TASK> After removing every image, reproduce the data exactly as it appears.

SUPPLIED RECORDS>
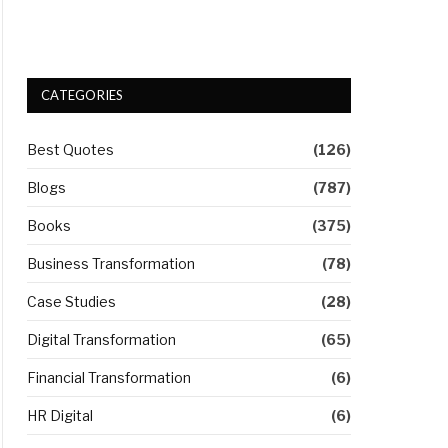
CATEGORIES
Best Quotes
(126)
Blogs
(787)
Books
(375)
Business Transformation
(78)
Case Studies
(28)
Digital Transformation
(65)
Financial Transformation
(6)
HR Digital
(6)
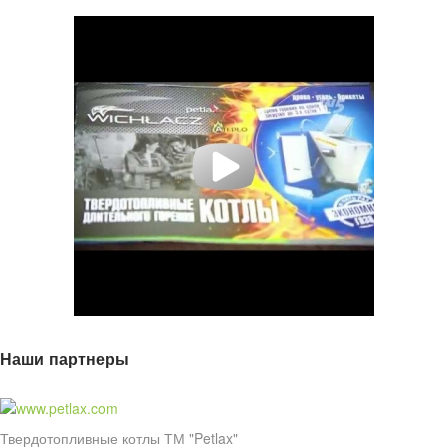
Наши партнеры
Твердотопливные котлы ТМ "Petlax"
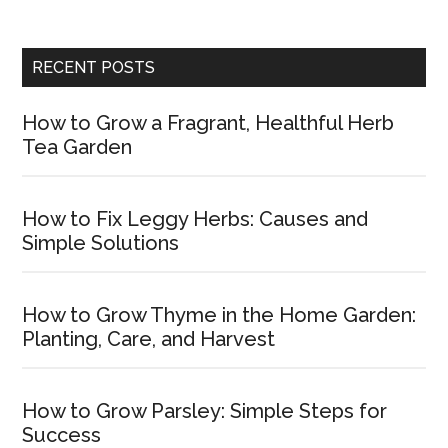
RECENT POSTS
How to Grow a Fragrant, Healthful Herb
Tea Garden
How to Fix Leggy Herbs: Causes and
Simple Solutions
How to Grow Thyme in the Home Garden:
Planting, Care, and Harvest
How to Grow Parsley: Simple Steps for
Success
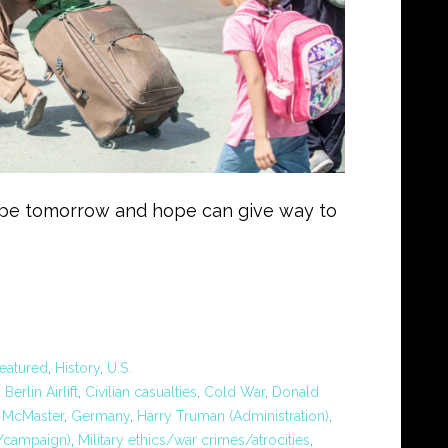
ope tomorrow and hope can give way to
eatured
,
History
,
U.S.
,
Berlin Airlift
,
Civilian casualties
,
Cold War
,
Donald
. McMaster
,
Germany
,
Harry Truman (Administration)
,
n/campaign)
,
Military ethics/war crimes/atrocities
,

WRITTEN ANSWER>
CATEGORIES
Best Quotes
(126)
Blogs
(787)
Books
(375)
Business Transformation
(78)
Case Studies
(28)
Digital Transformation
(65)
Financial Transformation
(6)
HR Digital
(6)
Наши партнеры
Твердотопливные котлы ТМ "Petlax"
RECENT POSTS
How to Grow a Fragrant, Healthful Herb
Tea Garden
How to Fix Leggy Herbs: Causes and
Simple Solutions
How to Grow Thyme in the Home Garden:
Planting, Care, and Harvest
How to Grow Parsley: Simple Steps for
Success
ope tomorrow and hope can give way to
eatured
,
History
,
U.S.
,
Berlin Airlift
,
Civilian casualties
,
Cold War
,
Donald
. McMaster
,
Germany
,
Harry Truman (Administration)
,
n/campaign)
,
Military ethics/war crimes/atrocities
,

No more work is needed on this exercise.